* THE PROBLEM
Would you print the lines below exactly, beginning at the line that has "Fiuggi, Via Capo i Prati, 9" and stopping after the line that has "s Projekt aus."? Only those lines, and no pictures.

---

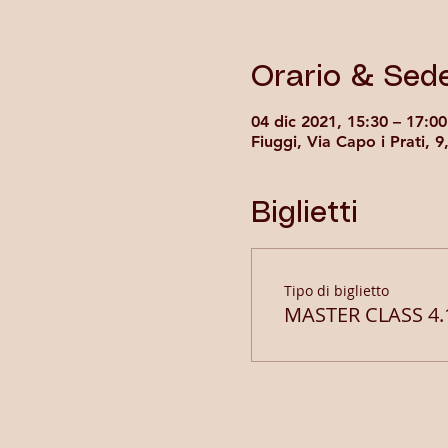
Orario & Sed
04 dic 2021, 15:30 – 17:00
Fiuggi, Via Capo i Prati, 9
Biglietti
Tipo di biglietto
MASTER CLASS 4.1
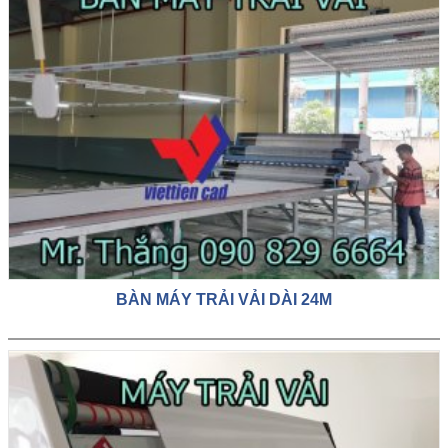
BÀN MÁY TRẢI VẢI DÀI 24M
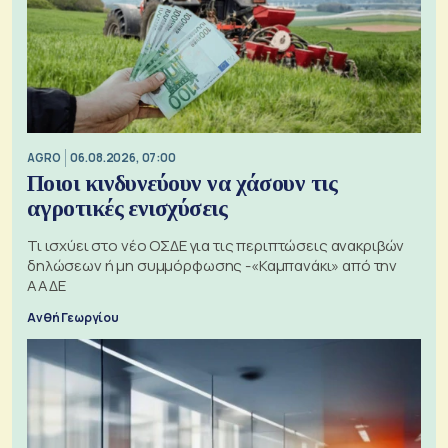
AGRO
06.08.2026, 07:00
Ποιοι κινδυνεύουν να χάσουν τις
αγροτικές ενισχύσεις
Τι ισχύει στο νέο ΟΣΔΕ για τις περιπτώσεις ανακριβών
δηλώσεων ή μη συμμόρφωσης -«Καμπανάκι» από την
ΑΑΔΕ
Ανθή Γεωργίου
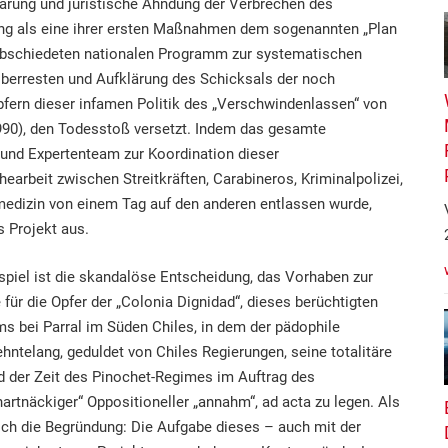
ung und juristische Ahndung der Verbrechen des
ung als eine ihrer ersten Maßnahmen dem sogenannten „Plan
bschiedeten nationalen Programm zur systematischen
berresten und Aufklärung des Schicksals der noch
pfern dieser infamen Politik des „Verschwindenlassen“ von
990), den Todesstoß versetzt. Indem das gesamte
- und Expertenteam zur Koordination dieser
arbeit zwischen Streitkräften, Carabineros, Kriminalpolizei,
edizin von einem Tag auf den anderen entlassen wurde,
s Projekt aus.
spiel ist die skandalöse Entscheidung, das Vorhaben zur
für die Opfer der „Colonia Dignidad“, dieses berüchtigten
ms bei Parral im Süden Chiles, in dem der pädophile
ehntelang, geduldet von Chiles Regierungen, seine totalitäre
d der Zeit des Pinochet-Regimes im Auftrag des
rtnäckiger“ Oppositioneller „annahm“, ad acta zu legen. Als
ch die Begründung: Die Aufgabe dieses – auch mit der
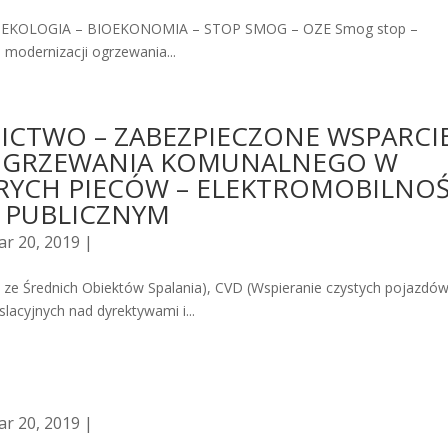
 EKOLOGIA – BIOEKONOMIA – STOP SMOG – OZE Smog stop –
modernizacji ogrzewania...
ICTWO – ZABEZPIECZONE WSPARCI
 OGRZEWANIA KOMUNALNEGO W
ARYCH PIECÓW – ELEKTROMOBILNOŚ
 PUBLICZNYM
r 20, 2019 |
ze Średnich Obiektów Spalania), CVD (Wspieranie czystych pojazdów
lacyjnych nad dyrektywami i...
r 20, 2019 |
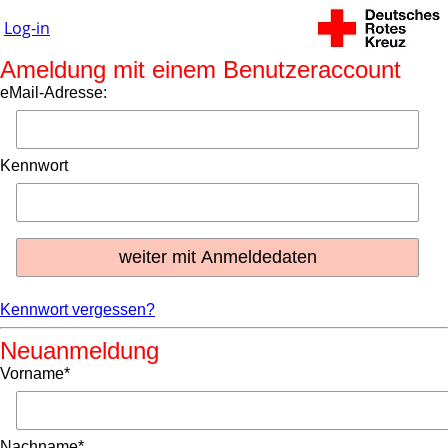
Log-in
Ameldung mit einem Benutzeraccount
eMail-Adresse:
Kennwort
Kennwort vergessen?
Neuanmeldung
Vorname*
Nachname*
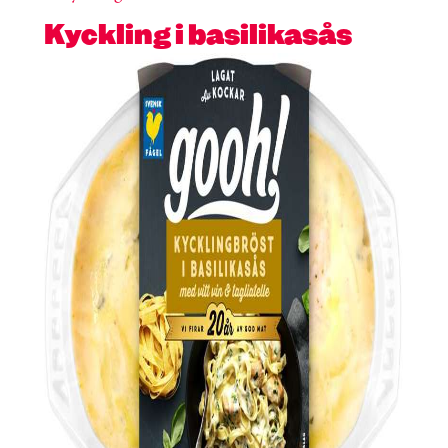
Kyckling i basilikasås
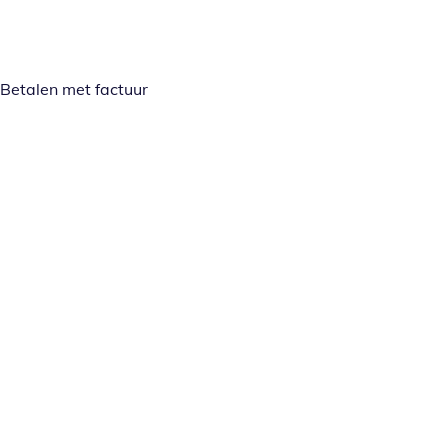
Betalen met factuur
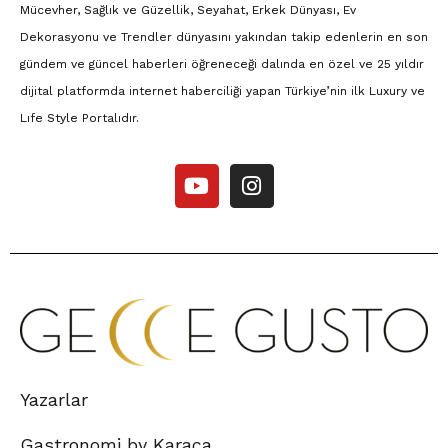
Mücevher, Sağlık ve Güzellik, Seyahat, Erkek Dünyası, Ev
Dekorasyonu ve Trendler dünyasını yakından takip edenlerin en son
gündem ve güncel haberleri öğreneceği dalında en özel ve 25 yıldır
dijital platformda internet haberciliği yapan Türkiye’nin ilk Luxury ve
Lıfe Style Portalıdır.
Yazarlar
Gastronomi by Karaca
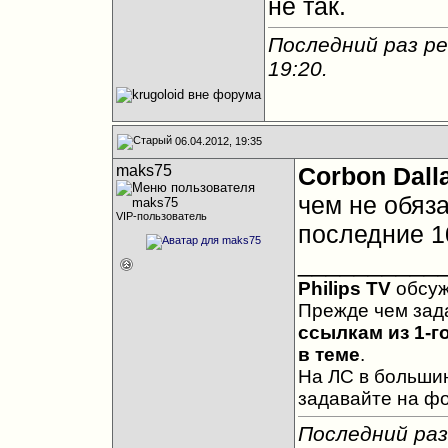
не так.
Последний раз ре
19:20
.
06.04.2012, 19:35
maks75
Corbon Dall
чем не обяз
VIP-пользователь
последние 1
__________
Philips TV
обсу
Прежде чем зад
ссылкам из 1-г
в теме
.
На ЛС в большин
задавайте на ф
Последний раз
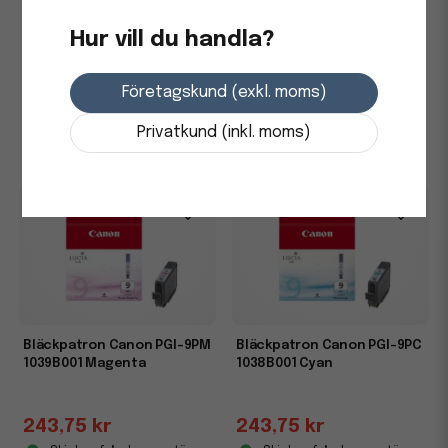
Bläckpatron Canon PGI-9Y
Bläckpatron Canon PGI-9R
1037B001 Gul
1040B001 Röd
Hur vill du handla?
243,75 kr
243,75 kr
Företagskund (exkl. moms)
Skickas från leverantör
Skickas från leverantör
Privatkund (inkl. moms)
-
+
-
+
Bläckpatron Canon PGI-9PM
Bläckpatron Canon PGI-9PC
1039B001 Magenta
1038B001 Cyan
243,75 kr
243,75 kr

---

* YOUR RESPONSE
Fiuggi, Via Capo i Prati, 9
Biglietti
Tipo di biglietto
MASTER CLASS 4.1
BÀN MÁY TRẢI VẢI DÀI 24M
AGRO
06.08.2026, 07:00
Ποιοι κινδυνεύουν να χάσουν τις
αγροτικές ενισχύσεις
Τι ισχύει στο νέο ΟΣΔΕ για τις περιπτώσεις ανακριβών
δηλώσεων ή μη συμμόρφωσης -«Καμπανάκι» από την
ΑΑΔΕ
Ανθή Γεωργίου
ung und juristische Ahndung der Verbrechen des
ung als eine ihrer ersten Maßnahmen dem sogenannten „Plan
bschiedeten nationalen Programm zur systematischen
berresten und Aufklärung des Schicksals der noch
pfern dieser infamen Politik des „Verschwindenlassen“ von
990), den Todesstoß versetzt. Indem das gesamte
- und Expertenteam zur Koordination dieser
arbeit zwischen Streitkräften, Carabineros, Kriminalpolizei,
edizin von einem Tag auf den anderen entlassen wurde,
s Projekt aus.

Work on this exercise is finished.